A California investment company and a local private equity group overcame “tremendous bidding activity” to cinch the $18.6 million deal for the Baker Technology Plaza in Minnetonka.
Los Angeles-based Tryperion Partners and Capital Partners of Minneapolis are the new owners of the five-building, 254,274-square-foot flex complex. The 32-year-old property, with addresses from 5909 to 6121 Baker Road, is in the northwest quadrant of the interchange of Interstate 494 and Highway 62.
The joint venture is named Baker Tech Partners, said Jason Simek, a principal of Capital Partners, who also is a senior associate in the Minneapolis office of Colliers International.
The seller is the Utah Retirement Investment Fund, which owned the site for about 20 years, said Judd Welliver, senior vice president at the Minneapolis office of Los Angeles-based CBRE. Welliver was one of the brokers representing the fund.
CBRE brought the property to market in early summer, Welliver said.
“We saw a tremendous amount of bidding activity, as much as we have ever seen for this asset class,” he said Tuesday. “We interviewed a variety of different buyers, but ultimately this was the right fit.”
The purchase price works out to $73 per square foot. The property, which is split between two parcels, had a total assessed value of $17.3 million for taxes payable in 2018, according to Hennepin County records.
The deal closed on Friday, Simek said. No certificates of real estate value had been filed as of Tuesday afternoon.

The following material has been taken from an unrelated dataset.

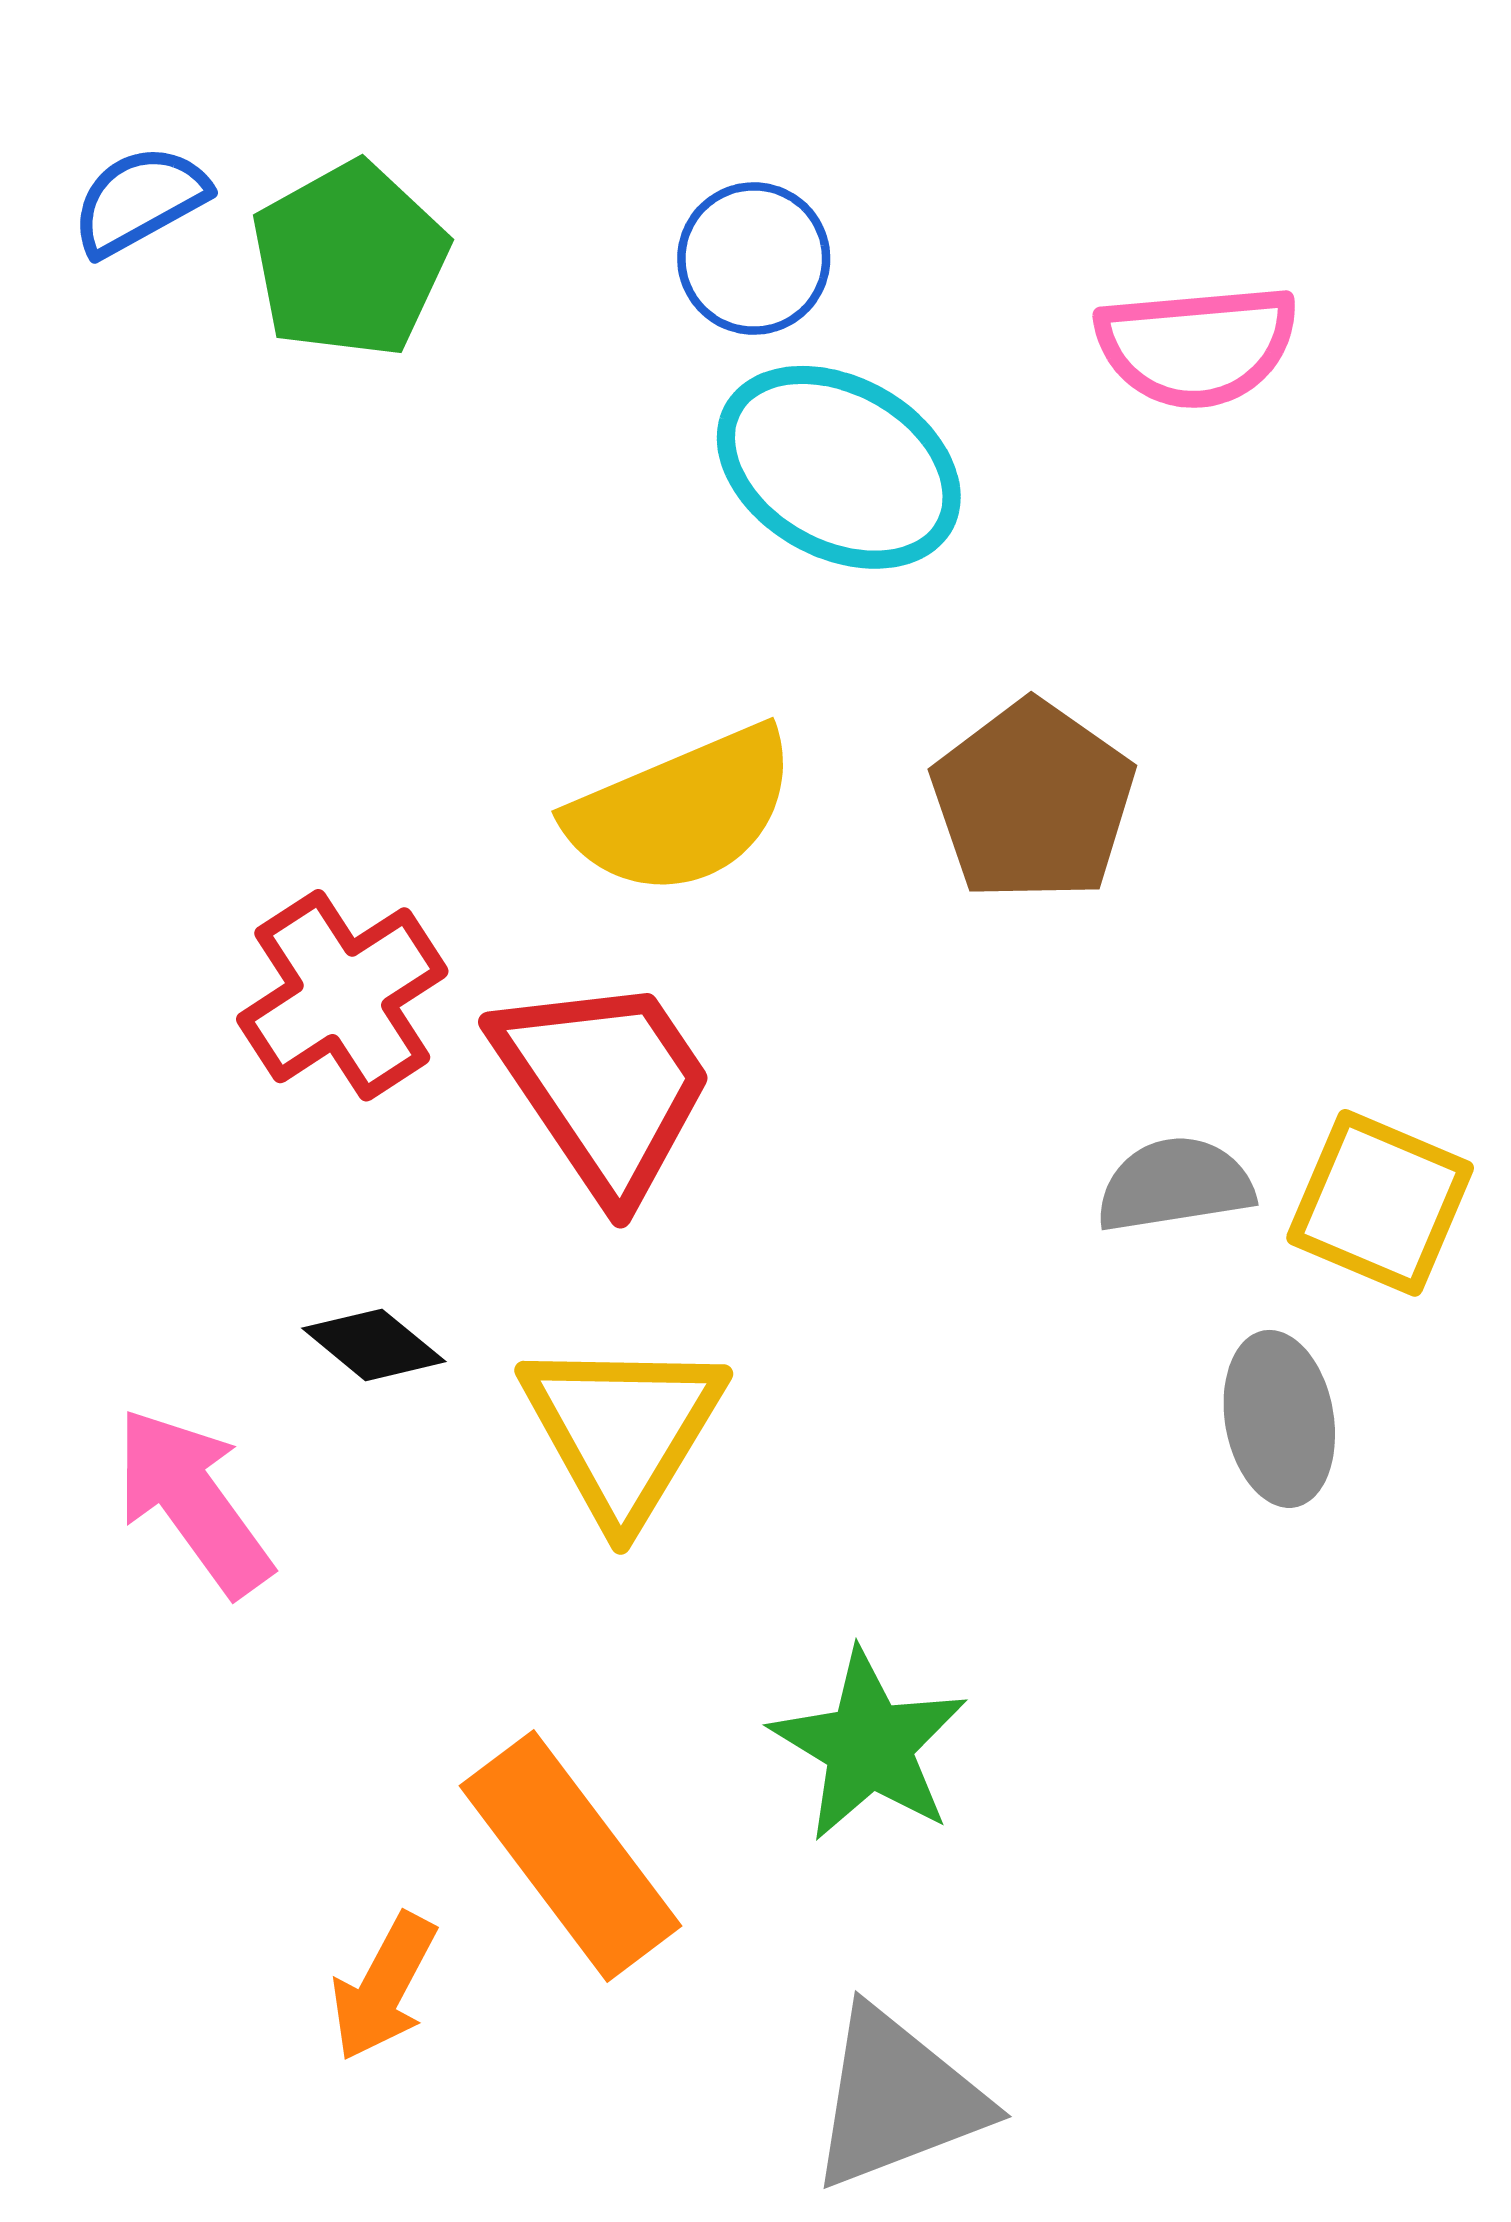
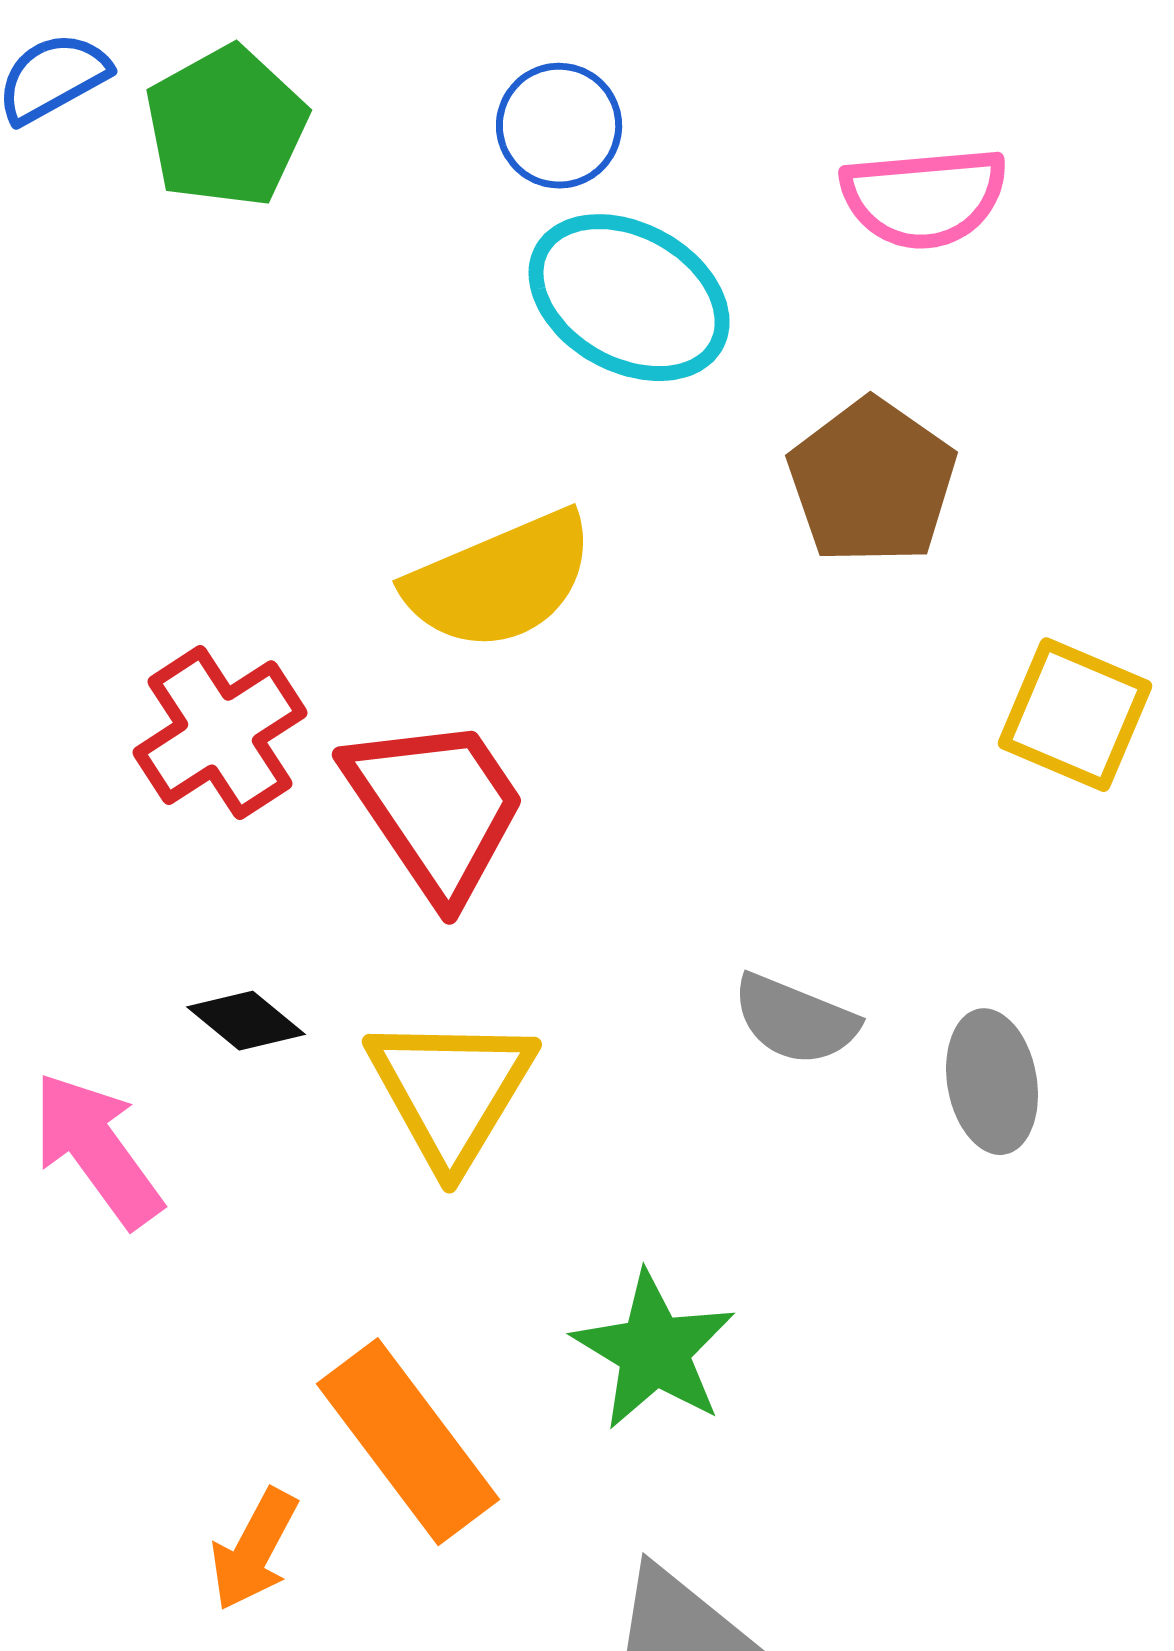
brown pentagon: (1033, 801) -> (872, 482), moved
gray semicircle: (1175, 1185) -> (795, 1020), moved, turned -149
yellow square: (1380, 1203) -> (1075, 715), moved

Welliver said the pension fund was ready to sell and hoped to find an energetic new buyer that would improve the complex. From a leasing perspective, the buildings had been underperforming, he said.
The complex is about 72 percent occupied, and its largest tenants are Minnetonka-based Advanced Imaging Solutions, a branch of London-based Element Materials Technology, and a location of Atlanta-based Anchor Wall Systems.

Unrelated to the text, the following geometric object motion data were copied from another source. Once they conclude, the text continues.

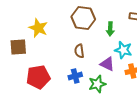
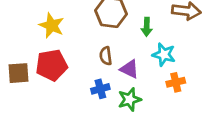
brown square: (18, 47) -> (18, 73), moved
purple triangle: (107, 64) -> (130, 69), moved
red pentagon: (38, 77) -> (52, 65), moved

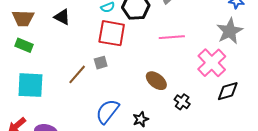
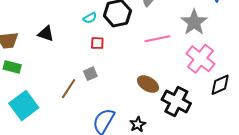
gray star: (230, 31) -> (194, 22), moved
red square: (112, 33) -> (97, 43), size x0.5
cyan square: (30, 85) -> (24, 105), turned -32
black cross: (182, 102) -> (176, 101), size x1.8

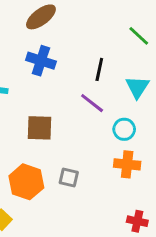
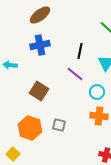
blue cross: (41, 61) -> (40, 45), turned -30
brown square: (39, 128) -> (39, 91), turned 30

“[The complex] needed a new owner who was ready to roll their sleeves up and reposition it,” Welliver said.
The new owners plan to shorten the name to Baker Tech and will give the complex a major upgrade. The partners hope to add a taproom, updated common areas, grills, a bike sharing program and a regular slate of food trucks.
Simek said the bones of the buildings, centralized location and the Minnetonka address were appealing.
“We’ve always admired these assets. They’re classic brick, with great glass, in a premier market — the southwest suburbs,” Simek said Tuesday.
Simek hopes to make the complex attractive to creative and tech office users. The capital improvement budget is still in the works, Simek said, but demolition on parts of the complex will begin immediately. The partners hope to complete all the upgrades by mid-2018.
Tryperion and Capital Partners have also collaborated on the $6 million purchase of a Brooklyn Center warehouse in 2014, and a sale-leaseback with Wilcox Paper in Champlin that closed this October. Tryperion also purchased a seven-property office/warehouse portfolio in an $18 million sale that closed in January 2016.